Heinz ketchup foi um sucesso instantâneo. No início dos anos 1900, a empresa já tinha vendido milhões de garrafas. As pessoas simplesmente deixaram de fazer ketchup em casa, e a receita começou a desaparecer dos livros de receitas.

Heinz ketchup revelou-se tão popular por um par de razões. Não só tem um longo prazo de validade, como também é versátil – pode aumentar o sabor de quase todos os pratos.
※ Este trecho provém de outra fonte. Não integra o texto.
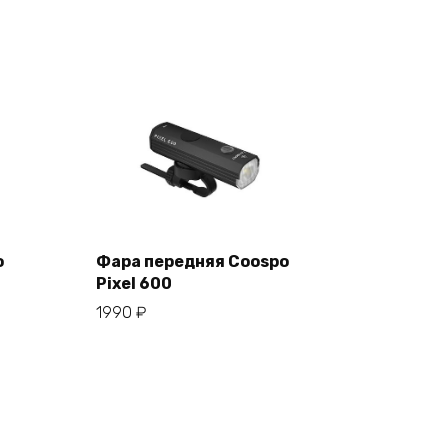
o
Фара передняя Coospo
Pixel 600
В корзину
1990
₽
O ketchup é um ingrediente humilde, enganosamente simples. No entanto, há uma razão para o seu sabor não ter evoluído de todo em mais de um século: É quase universalmente compatível. Na Polónia, o ketchup é uma cobertura comum de pizza. Na Alemanha, é emparelhado com salsicha picante. Embora o ketchup seja quintessencialmente americano – conveniente de usar, suave, e doce – é amado em todo o lado.

Heinz por si só vende mais de 650 milhões de garrafas de ketchup em todo o mundo todos os anos por uma razão: Não só sabe bem, como também contém tanta nostalgia como o tomate. Os nossos pais deixam-nos ensopar nele as nossas batatas fritas. Apareceu em todos os nossos jantares e churrascos familiares e nas festas do 4 de Julho. Não importa como aterrou nas nossas costas, os americanos adoram ketchup, e a nossa cozinha, desde o cachorro-quente de baixo para um chili mais complexo, simplesmente não seria a mesma sem ele.